Former US president Barack Obama spoke in a fireside chat with Salesforce co-founder Marc Benioff at Dreamforce 2019. He cautioned on the dangers of the information age and offered some advice for business leaders

Former US president Barack Obama told an audience at Dreamforce 2019 that the job of a leader is to “orchestrate” the conversation, not to be the smartest person in the room.

Obama was taking part in a fireside chat with Salesforce co-founder and co-CEO Marc Benioff.

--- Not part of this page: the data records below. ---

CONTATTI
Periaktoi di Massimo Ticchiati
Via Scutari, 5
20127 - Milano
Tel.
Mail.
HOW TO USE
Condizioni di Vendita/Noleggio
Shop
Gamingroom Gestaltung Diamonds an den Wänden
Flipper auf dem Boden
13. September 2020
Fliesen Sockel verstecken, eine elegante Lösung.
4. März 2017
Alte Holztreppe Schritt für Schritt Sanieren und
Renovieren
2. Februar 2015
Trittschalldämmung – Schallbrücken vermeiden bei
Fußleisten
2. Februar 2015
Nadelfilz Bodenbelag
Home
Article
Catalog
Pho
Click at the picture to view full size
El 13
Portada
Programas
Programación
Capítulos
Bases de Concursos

He gave the example of how his appointment of Nobel Prize-winning physicist Steven Chu as secretary of energy came up trumps in 2010 at the time of the BP Deepwater Horizon oil spillage in the Gulf of Mexico. Chu drew a solution (“a little hat”) to successfully plug the well that the oil company had created. Obama said he understood not one word of what Chu had said, but he could take credit for having appointed him in the first place.

“You have to have people smarter than you sitting around the table,” he said. Often, leaders make the mistake of wanting to surround themselves with people who will defer, he added. Critical insights would often come from junior staffers sitting against the wall of the cabinet room in the White House, said Obama: “The people who do the work.”

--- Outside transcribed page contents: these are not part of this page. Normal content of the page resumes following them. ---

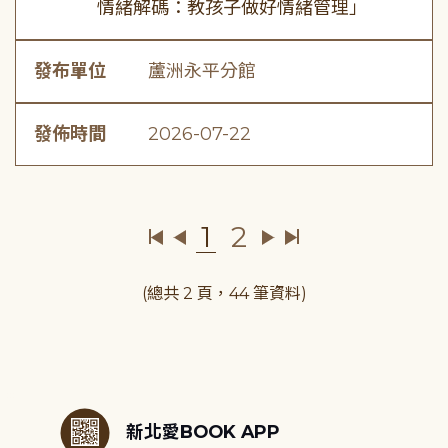
情緒解碼：教孩子做好情緒管理」
發布單位
蘆洲永平分館
發佈時間
2026-07-22
1
2
(總共 2 頁，44 筆資料)
:::
新北愛BOOK APP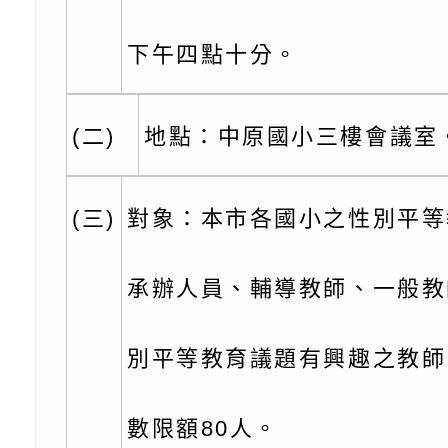
充實方案：「怪創劇
關事項
檢送行政院新聞傳播處
角色驅動的聲音與故
月份公共服務政策溝
台北松山文創園區5
下午四點十分。
訊
「櫻桃小丸子原作40
檢送桃園市政府LED
(二)
地點：中原國小三樓會議室
展」
字稿及LCD託播影（
轉知國立臺灣師範大
「115學年度身心障
檢送桃園市政府LED
(三)
對象：本市各國小之性別平等
知能研習」
字稿
函轉國立臺灣師範大
承辦人員、輔導教師、一般教
「115學年度身心障
有關桃園市八德區大
知能研習」
學辦理「音樂班第27
檢送桃園市政府家庭
別平等教育議題有興趣之教師
樂會-憶起玩樂」
「小桃家5月課程資
檢送「小桃家幸福+ Po
數限額80人。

He said that in situations where a leader is making “probabilistic decisions” – 51/49 ones – he or she cannot rely just on themselves. Instead, they need to have processes to bring the insights of others to bear, and the more diverse a team, the better.

Diversity is not charity”, said Obama. “We all have blind spots. And if you don’t have women at your table, you are missing a mark.”

Barack Obama at Dreamforce

The ex-president joked that in his own family, his wife Michelle is management and he is labour. And the two things he tells his daughters are to be “kind and useful”.

Talking about western societies, Obama said technology and globalisation have bred insecurities, and those things have to be fathomed. “This is a dangerous moment,” he said, drawing a contrast with his own childhood and youth, when the US had only three TV stations. “So we shared something,” he said. “If you watch Fox News today or read the New York Times, you have different realities.

“When you have big disruptive internet technology, it can be a dangerous moment. Part of what happens is people don’t know what’s true and what’s not, and they don’t know what to believe.”

The rise of “extreme inequality” in the wake of the expansion of technology and globalisation, both within and between countries, is a major concern, said Obama – second only to climate change.

Societies like that of the US need “people who believe in the market and technology” but who do not endorse materialistic values, he said.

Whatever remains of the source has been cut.